Abstract:  The androgen receptor is a transcription factor with three
domains.  The carboxy-terminal domain is the androgen-binding domain,
which is activated by the binding of one of several select steroid hormones,
such as testosterone.  The activation of the androgen receptor by the
hormone ligand interaction causes the protein to induce the transcription of
androgen mediated genes.  My project focuses on the conformational changes
of the androgen-binding domain upon ligand binding.  We have a construct
consisting of the androgen-binding domain of the androgen receptor linked with
fluorophores on both the N-terminus and C-terminus of the domain.  The
goal of the project is to obtain the construct in high yield and subsequently
use FRET (fluorescence resonance energy transfer) techniques to investigate the
conformational changes of the protein in the presence of various synthetic
steroid hormone-like and natural steroid hormone ligands. 

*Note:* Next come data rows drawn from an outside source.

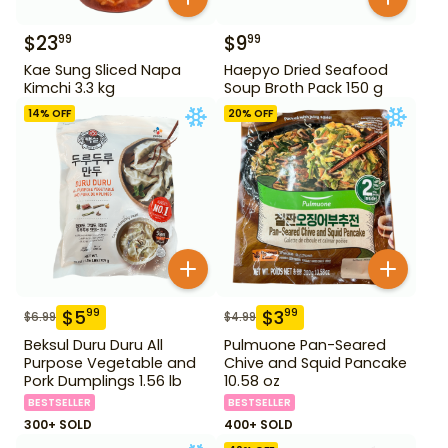
$
23
$
9
99
99
Kae Sung Sliced Napa
Haepyo Dried Seafood
Kimchi 3.3 kg
Soup Broth Pack 150 g
14
% OFF
20
% OFF
$
5
$
3
99
99
$
6.99
$
4.99
Beksul Duru Duru All
Pulmuone Pan-Seared
Purpose Vegetable and
Chive and Squid Pancake
Pork Dumplings 1.56 lb
10.58 oz
BESTSELLER
BESTSELLER
300+ SOLD
400+ SOLD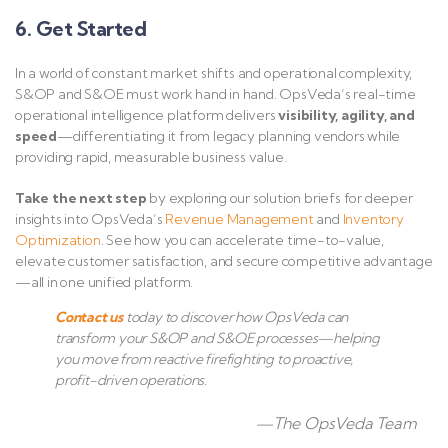
6. Get Started
In a world of constant market shifts and operational complexity,
S&OP and S&OE must work hand in hand. OpsVeda’s real-time
operational intelligence platform delivers
visibility, agility, and
speed
—differentiating it from legacy planning vendors while
providing rapid, measurable business value.
Take the next step
by exploring our solution briefs for deeper
insights into OpsVeda’s
Revenue
Management
and
Inventory
Optimization
. See how you can accelerate time-to-value,
elevate customer satisfaction, and secure competitive advantage
—all in one unified platform.
Contact us
today to discover how OpsVeda can
transform your S&OP and S&OE processes—helping
you move from reactive firefighting to proactive,
profit-driven operations.
—The OpsVeda Team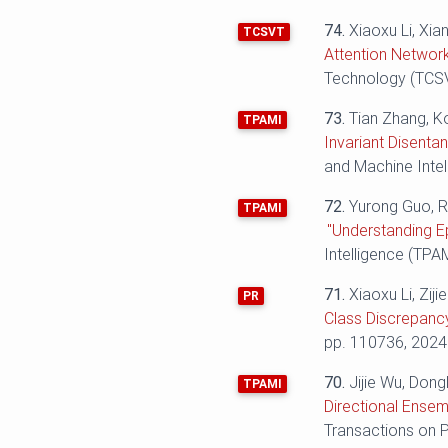
74.
Xiaoxu Li, Xi
TCSVT
Attention Network
Technology (TCSVT
73.
Tian Zhang, K
TPAMI
Invariant Disenta
and Machine Intel
72.
Yurong Guo, R
TPAMI
"Understanding E
Intelligence (TPAM
71.
Xiaoxu Li, Ziji
PR
Class Discrepancy
pp. 110736, 2024
70.
Jijie Wu, Dong
TPAMI
Directional Ensem
Transactions on P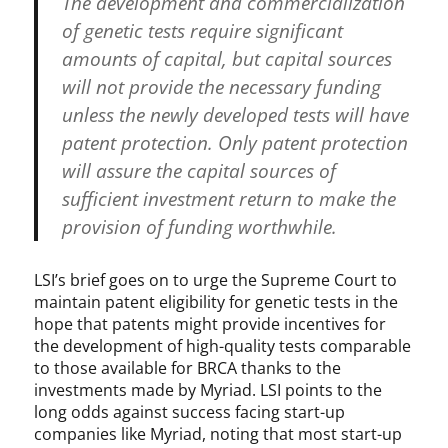
The development and commercialization
of genetic tests require significant
amounts of capital, but capital sources
will not provide the necessary funding
unless the newly developed tests will have
patent protection. Only patent protection
will assure the capital sources of
sufficient investment return to make the
provision of funding worthwhile.
LSI’s brief goes on to urge the Supreme Court to
maintain patent eligibility for genetic tests in the
hope that patents might provide incentives for
the development of high-quality tests comparable
to those available for BRCA thanks to the
investments made by Myriad. LSI points to the
long odds against success facing start-up
companies like Myriad, noting that most start-up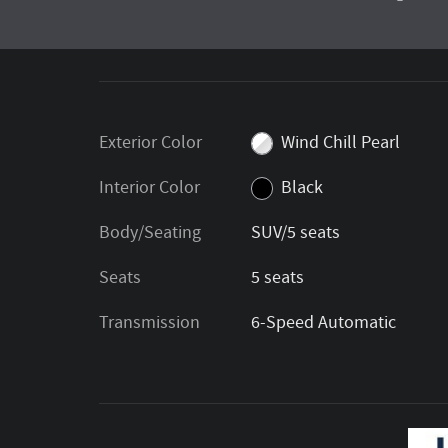
Exterior Color
Wind Chill Pearl
Interior Color
Black
Body/Seating
SUV/5 seats
Seats
5 seats
Transmission
6-Speed Automatic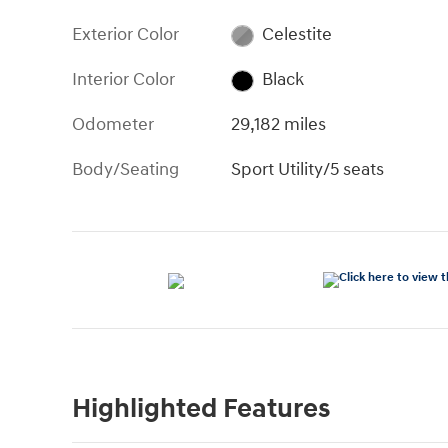
Exterior Color
Celestite
Interior Color
Black
Odometer
29,182 miles
Body/Seating
Sport Utility/5 seats
Highlighted Features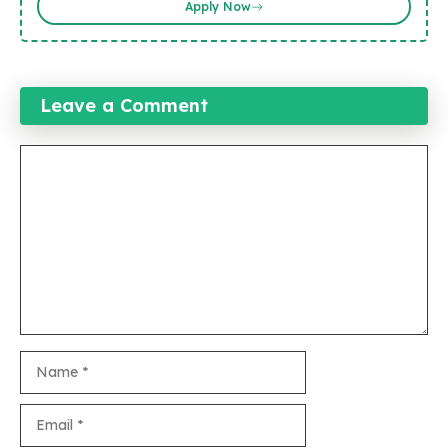
Apply Now
Leave a Comment
Comment
Name
Email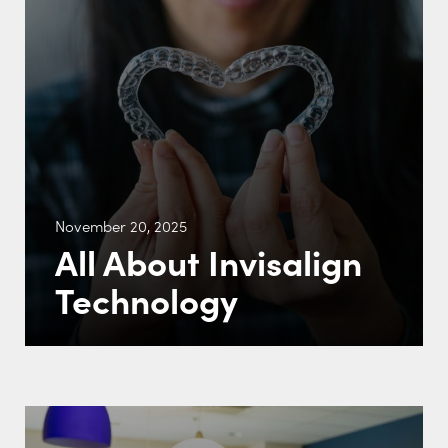
November 20, 2025
All About Invisalign
Technology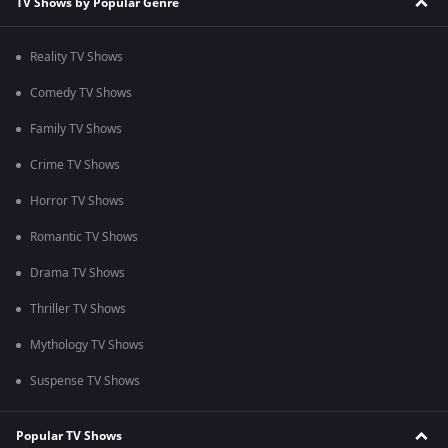
TV Shows by Popular Genre
Reality TV Shows
Comedy TV Shows
Family TV Shows
Crime TV Shows
Horror TV Shows
Romantic TV Shows
Drama TV Shows
Thriller TV Shows
Mythology TV Shows
Suspense TV Shows
Popular TV Shows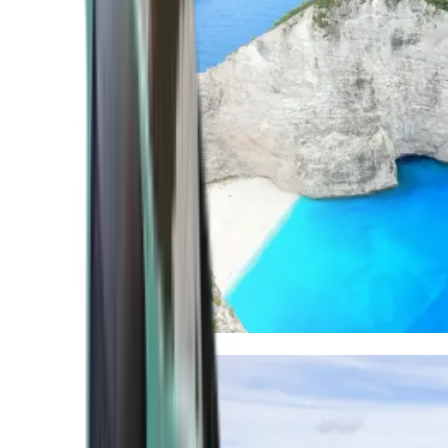
Mediterranean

Synthesis of Novel N-cyanoguanidine
Analogs of Transient Receptor Potential Vanillin Type-1 antagonists: Impact of
Incorporation of D-Region Binding Sites

Timothy Senter, with Dr. Larry French, advisor

This project consists of the synthesis and analysis of novel molecules that
feature a newly proposed binding site for interaction with the Transient
Receptor Potential Vanillin Type-1 (TRPV1) Receptor. The human TRPV1 receptor
is responsible for transmitting the sensation of pain when triggered by noxious
stimuli. These stimuli include capsaicin (the active ingredient in chili
peppers), endovanilloids (chemicals released during tissue inflammation and
some diseases that cause pain signals to be sent to the brain), low pH and heat
(ii). The proposed molecules have been designed to effectively bind to this
receptor, blocking the interaction between the noxious stimuli and the TRPV1
receptor without causing a response from the receptor. Molecules that behave in
this manner are referred to as antagonists (iii). Through this mechanism, the
novel molecules work as analgesics to relieve pain in people who suffer from
chronic pain conditions such as osteoarthritis, multiple sclerosis, diabetes,
and complications due to cancer. A number of such TRPV1 antagonists have
progressed into human clinical studies. A synthetic route, based on the
utilization of dimethyldithiocyano-iminocarbonate to faciltate linkage of two
large aminosubstituted precursors via a cyanoguanidine group will be used to
create these molecules. These antagonists feature the proposed D-region binding
site (iv) that is expected to increase affinity to the TRPV1 receptor. After
the molecules have been synthesized and purified, their activities will be
measured in a nematode bioassay. Results will be compared to previously
synthesized antagonists from Dr. French's lab to determine the effectiveness of
the D-region binding site. This research will help to build upon recent
discoveries in the field of analgesic research and serve as a template for
further exploration of TRPV1 antagonists containing the D-region binding site.

i. Szallasi,
Arpad. (2003) Journal of Medicinal Chemistry, (47) 11, 2717-2723
ii. Szallasi, Arpad, et al. (2007) Nature, (6) 5, 357-372
iii. Tamayo, Nurai, et al. (2008) Journal of Medicinal Chemistry (51),
iv. Lee, Jeewoo. (2001) Bioorganic and Medicinal Chemistry (9) 19-32


Analysis of the Components of
"5 Hour Energy" in a High School Lab

Cathy Yancy with Dr. French, advisor

Caffeine is a very common and well known compound.  It is the perfect
compound for high school students to study because of the prior knowledge they
already possess.  In the experiment that is being developed, students will
be able to extract caffeine from 5 Hour Energy (a popular energy drink) using
liquid extraction.  They will then recrystallize the caffeine and verify
the identity using TLC.  TLC will also be used to verify the presence of
the other ingredients of 5 Hour Energy including amino acids, vitamins, and
sugars.  Lessons will be developed that allow the students to study the
biochemical aspects of each of the ingredients.  Students will be able to
decide if energy drinks are good for them, based on the information they gain.